Al riguardo, per inquadrare bene la fattispecie occorre richiamare sia il d.m. n. 95442/2016 sia la circolare INPS n. 139/2016.
Il primo provvedimento, nel disciplinare nel dettaglio le singole fattispecie che integrano le causali di intervento della CIGO e gli elementi oggettivi da valutare in relazione ad esse, all'art. 8 comma 2, dispone che “integrano le fattispecie impraticabilità dei locali anche per ordine di pubblica autorità e sospensione o riduzione dell'attività per ordine di pubblica autorità per cause non imputabili all'impresa o ai lavoratori, rispettivamente, la sospensione o riduzione dell'attività per eventi improvvisi e di rilievo, quali alluvioni o terremoti, e la sospensione o riduzione dell'attività per fatti sopravvenuti, non attribuibili ad inadempienza o responsabilità dell'impresa o dei lavoratori, dovuti ad eventi improvvisi e di rilievo o da ordini della pubblica autorità determinati da circostanze non imputabili all'impresa”.

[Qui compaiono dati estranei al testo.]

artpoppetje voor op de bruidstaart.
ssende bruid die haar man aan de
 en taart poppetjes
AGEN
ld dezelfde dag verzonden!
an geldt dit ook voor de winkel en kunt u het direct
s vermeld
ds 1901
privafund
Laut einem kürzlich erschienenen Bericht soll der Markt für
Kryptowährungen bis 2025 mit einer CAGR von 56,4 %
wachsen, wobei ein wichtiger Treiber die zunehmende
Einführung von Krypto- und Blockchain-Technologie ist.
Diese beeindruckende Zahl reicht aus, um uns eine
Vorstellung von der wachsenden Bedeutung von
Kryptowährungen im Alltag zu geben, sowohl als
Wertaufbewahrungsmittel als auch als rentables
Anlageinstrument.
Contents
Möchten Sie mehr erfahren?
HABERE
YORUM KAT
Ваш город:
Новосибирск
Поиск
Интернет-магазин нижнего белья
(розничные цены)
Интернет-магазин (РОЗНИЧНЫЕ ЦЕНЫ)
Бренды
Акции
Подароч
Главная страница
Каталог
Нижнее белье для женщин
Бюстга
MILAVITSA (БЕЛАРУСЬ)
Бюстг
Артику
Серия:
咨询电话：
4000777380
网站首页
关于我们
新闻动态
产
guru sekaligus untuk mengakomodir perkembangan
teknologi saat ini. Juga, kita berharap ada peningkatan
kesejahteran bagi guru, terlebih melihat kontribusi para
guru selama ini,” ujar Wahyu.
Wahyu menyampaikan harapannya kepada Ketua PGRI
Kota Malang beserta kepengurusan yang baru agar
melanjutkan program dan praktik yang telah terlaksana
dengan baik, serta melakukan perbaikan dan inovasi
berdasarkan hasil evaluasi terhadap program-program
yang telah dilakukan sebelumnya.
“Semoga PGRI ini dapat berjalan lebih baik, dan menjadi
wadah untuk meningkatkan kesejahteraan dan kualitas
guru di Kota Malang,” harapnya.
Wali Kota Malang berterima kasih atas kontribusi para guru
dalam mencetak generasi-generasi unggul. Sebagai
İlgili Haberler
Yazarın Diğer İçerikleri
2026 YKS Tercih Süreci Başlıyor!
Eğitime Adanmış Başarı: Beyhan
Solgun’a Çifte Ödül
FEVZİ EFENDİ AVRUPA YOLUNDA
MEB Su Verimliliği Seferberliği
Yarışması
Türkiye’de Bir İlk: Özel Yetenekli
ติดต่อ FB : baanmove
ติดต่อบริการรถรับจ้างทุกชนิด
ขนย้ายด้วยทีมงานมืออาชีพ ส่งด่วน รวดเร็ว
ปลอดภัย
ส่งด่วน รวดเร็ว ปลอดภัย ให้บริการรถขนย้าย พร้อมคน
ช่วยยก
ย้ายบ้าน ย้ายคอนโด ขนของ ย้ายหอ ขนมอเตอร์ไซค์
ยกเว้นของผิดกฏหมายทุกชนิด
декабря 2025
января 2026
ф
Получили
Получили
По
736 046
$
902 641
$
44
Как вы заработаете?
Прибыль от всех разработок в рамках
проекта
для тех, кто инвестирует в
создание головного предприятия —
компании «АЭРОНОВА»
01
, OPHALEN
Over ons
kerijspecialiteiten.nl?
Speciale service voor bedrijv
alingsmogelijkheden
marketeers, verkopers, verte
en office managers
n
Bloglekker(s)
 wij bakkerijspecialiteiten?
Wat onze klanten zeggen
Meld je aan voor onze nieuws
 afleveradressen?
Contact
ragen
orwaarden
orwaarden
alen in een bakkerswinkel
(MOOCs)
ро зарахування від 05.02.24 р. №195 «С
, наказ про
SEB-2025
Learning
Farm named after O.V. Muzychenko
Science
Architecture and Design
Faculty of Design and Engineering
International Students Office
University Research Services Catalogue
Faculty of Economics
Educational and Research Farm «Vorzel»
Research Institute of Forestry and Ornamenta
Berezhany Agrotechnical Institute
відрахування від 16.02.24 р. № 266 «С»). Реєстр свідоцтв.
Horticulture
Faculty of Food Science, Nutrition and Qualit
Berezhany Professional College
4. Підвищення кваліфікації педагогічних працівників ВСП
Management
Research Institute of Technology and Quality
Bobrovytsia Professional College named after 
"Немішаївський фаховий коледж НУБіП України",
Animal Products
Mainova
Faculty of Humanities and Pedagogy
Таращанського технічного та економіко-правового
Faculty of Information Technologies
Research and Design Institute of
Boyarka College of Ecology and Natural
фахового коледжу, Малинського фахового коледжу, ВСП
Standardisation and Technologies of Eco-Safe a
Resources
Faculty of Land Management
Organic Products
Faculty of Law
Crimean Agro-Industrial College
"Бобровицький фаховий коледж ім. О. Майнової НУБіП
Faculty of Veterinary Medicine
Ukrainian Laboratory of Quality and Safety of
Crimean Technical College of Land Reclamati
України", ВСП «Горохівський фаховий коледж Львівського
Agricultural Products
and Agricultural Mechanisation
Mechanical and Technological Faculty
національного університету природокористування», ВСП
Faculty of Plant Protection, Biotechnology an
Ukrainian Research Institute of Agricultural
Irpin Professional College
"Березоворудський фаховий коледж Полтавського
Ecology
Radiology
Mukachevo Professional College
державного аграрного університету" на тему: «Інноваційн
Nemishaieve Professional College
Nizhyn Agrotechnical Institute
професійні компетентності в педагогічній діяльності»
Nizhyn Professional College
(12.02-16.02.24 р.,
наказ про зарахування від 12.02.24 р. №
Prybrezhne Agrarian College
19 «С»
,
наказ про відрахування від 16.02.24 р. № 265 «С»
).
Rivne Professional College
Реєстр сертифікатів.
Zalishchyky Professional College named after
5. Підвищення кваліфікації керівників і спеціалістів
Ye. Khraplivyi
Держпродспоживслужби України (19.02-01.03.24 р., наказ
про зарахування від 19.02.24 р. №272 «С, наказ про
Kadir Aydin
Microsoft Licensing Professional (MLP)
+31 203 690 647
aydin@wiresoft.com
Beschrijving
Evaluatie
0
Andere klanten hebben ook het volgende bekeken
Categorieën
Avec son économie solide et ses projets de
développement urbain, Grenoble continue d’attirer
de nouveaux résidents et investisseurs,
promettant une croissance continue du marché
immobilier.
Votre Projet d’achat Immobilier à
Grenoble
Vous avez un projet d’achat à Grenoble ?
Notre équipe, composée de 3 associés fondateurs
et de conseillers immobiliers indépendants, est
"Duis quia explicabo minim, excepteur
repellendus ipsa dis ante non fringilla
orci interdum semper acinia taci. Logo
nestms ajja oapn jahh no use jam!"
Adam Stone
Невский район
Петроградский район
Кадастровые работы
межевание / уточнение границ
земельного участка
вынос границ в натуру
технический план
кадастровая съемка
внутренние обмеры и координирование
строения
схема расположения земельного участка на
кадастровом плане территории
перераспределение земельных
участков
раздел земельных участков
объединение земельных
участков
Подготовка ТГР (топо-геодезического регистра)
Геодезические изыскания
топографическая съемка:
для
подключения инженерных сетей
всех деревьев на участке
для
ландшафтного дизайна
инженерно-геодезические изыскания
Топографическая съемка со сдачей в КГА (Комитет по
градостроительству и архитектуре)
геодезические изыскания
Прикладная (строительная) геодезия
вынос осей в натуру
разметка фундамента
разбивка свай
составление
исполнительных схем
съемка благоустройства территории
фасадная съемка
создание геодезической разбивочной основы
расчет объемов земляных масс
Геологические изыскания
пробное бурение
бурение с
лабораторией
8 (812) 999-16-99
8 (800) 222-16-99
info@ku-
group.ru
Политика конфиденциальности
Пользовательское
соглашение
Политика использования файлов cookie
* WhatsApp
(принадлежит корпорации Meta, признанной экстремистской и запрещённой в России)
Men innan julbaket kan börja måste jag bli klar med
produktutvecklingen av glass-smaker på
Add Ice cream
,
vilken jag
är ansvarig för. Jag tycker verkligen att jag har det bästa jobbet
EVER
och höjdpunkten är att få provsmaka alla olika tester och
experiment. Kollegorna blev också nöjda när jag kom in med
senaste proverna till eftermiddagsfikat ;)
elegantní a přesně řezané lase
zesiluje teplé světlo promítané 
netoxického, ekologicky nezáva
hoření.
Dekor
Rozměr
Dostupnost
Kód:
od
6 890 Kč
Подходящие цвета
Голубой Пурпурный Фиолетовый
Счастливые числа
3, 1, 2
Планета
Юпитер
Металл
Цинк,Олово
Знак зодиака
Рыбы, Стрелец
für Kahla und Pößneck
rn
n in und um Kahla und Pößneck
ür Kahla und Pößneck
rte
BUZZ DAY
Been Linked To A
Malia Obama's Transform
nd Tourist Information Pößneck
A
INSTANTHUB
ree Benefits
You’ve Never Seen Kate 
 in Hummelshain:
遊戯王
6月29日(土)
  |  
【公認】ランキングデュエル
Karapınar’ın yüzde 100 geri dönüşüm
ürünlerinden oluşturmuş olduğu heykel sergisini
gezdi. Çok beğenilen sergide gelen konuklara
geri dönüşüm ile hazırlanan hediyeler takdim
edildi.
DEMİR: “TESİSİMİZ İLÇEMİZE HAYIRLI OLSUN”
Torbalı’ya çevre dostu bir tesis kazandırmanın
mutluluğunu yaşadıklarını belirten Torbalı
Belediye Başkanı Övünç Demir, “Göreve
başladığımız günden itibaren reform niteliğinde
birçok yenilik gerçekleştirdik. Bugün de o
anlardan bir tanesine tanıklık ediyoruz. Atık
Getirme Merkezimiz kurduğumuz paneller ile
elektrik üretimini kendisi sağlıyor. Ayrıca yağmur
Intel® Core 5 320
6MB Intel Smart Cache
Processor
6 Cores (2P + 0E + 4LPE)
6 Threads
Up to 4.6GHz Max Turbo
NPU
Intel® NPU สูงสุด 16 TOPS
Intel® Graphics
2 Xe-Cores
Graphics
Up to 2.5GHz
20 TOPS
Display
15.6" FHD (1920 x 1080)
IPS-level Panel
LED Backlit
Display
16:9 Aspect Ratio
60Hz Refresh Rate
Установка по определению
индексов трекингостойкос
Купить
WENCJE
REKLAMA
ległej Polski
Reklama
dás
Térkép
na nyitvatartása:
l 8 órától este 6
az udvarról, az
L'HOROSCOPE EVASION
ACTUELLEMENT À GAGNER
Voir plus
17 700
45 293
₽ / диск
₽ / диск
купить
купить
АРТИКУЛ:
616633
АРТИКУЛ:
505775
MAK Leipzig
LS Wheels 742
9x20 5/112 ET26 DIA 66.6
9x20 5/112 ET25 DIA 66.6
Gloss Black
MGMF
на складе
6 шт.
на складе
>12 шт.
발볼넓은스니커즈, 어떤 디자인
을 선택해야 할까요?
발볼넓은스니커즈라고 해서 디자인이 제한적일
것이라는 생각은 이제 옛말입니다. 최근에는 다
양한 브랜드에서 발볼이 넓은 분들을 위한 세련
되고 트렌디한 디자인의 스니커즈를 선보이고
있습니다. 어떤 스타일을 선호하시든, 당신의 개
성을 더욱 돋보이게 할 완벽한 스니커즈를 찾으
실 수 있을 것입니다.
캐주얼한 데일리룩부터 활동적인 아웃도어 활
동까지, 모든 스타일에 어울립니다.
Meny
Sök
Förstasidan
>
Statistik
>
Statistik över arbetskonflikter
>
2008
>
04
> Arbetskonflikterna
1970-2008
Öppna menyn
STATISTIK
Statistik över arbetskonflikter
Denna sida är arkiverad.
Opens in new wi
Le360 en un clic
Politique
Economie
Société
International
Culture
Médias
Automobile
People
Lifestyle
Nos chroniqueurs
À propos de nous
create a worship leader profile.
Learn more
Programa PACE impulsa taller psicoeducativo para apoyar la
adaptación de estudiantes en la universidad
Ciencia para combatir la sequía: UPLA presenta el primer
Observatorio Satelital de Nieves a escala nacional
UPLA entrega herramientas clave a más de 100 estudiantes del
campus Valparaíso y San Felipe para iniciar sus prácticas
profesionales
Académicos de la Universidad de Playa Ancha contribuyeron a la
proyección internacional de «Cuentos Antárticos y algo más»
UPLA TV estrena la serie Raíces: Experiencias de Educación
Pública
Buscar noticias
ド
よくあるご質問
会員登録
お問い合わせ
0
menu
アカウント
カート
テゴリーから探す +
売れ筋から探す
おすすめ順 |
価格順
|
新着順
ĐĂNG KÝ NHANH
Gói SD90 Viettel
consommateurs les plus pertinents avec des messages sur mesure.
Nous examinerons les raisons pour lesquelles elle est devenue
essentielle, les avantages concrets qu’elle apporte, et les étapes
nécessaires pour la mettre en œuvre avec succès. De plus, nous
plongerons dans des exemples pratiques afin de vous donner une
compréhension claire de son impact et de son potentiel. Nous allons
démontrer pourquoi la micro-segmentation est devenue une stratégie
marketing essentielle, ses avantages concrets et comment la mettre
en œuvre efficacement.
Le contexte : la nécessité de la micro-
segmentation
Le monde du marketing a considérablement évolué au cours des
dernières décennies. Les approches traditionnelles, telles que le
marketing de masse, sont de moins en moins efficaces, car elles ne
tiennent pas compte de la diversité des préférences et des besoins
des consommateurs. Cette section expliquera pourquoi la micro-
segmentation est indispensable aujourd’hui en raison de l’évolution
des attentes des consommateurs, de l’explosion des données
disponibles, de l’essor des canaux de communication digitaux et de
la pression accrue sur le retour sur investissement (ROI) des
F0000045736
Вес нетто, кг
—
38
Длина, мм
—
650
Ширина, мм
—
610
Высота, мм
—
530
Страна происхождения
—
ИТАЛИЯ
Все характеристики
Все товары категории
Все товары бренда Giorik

La circolare n. 138 del 2016, al punto 6.6, afferma invece che “l'art. 8 del decreto n. 95442/16 raggruppa un insieme di fattispecie per le quali la sospensione o riduzione dell'attività lavorativa sono dovute dalla forza maggiore o ordine della pubblica autorità. Si tratta cioè di incendi, alluvioni, sismi, crolli, mancanza di energia elettrica, impraticabilità dei locali anche per ordine di pubblica autorità e sospensione dell'attività per ordine di pubblica autorità per cause non imputabili all'azienda e/o ai lavoratori. Ferma restando la consueta relazione descrittiva dell'evento e degli effetti sull'attività dell'azienda istante, in alcune delle fattispecie su indicate potrebbe essere necessario produrre anche verbali ed attestazioni delle competenti autorità comprovanti la natura dell'evento (VV.FF., Enti erogatori, etc.) e per la fattispecie che integra la causale di cui al comma 2 (impraticabilità dei locali o sospensione dell'attività per ordine di pubblica autorità), dichiarazione (es. ordinanze) della pubblica autorità circa l'impraticabilità dei locali e le cause che ne hanno determinato la decisione. In caso di mancata fornitura dell'energia elettrica deve inoltre risultare che la stessa sia stata imprevista ed imprevedibile… (Omissis)”.
In secondo luogo, va evidenziato che, sempre nell'art. 13 sopra menzionato, il Legislatore prescinde da una fase di consultazione sindacale e dalla conseguente a stipula di uno specifico accordo sindacale aziendale, circostanza questa che invece il Regolamento del Fondo di solidarietà del settore assicurativo e di assicurazione/assistenza pone come condizione indispensabile per richiedere l'assegno ordinario nella fattispecie “classica” di riorganizzazione/ristrutturazione aziendale.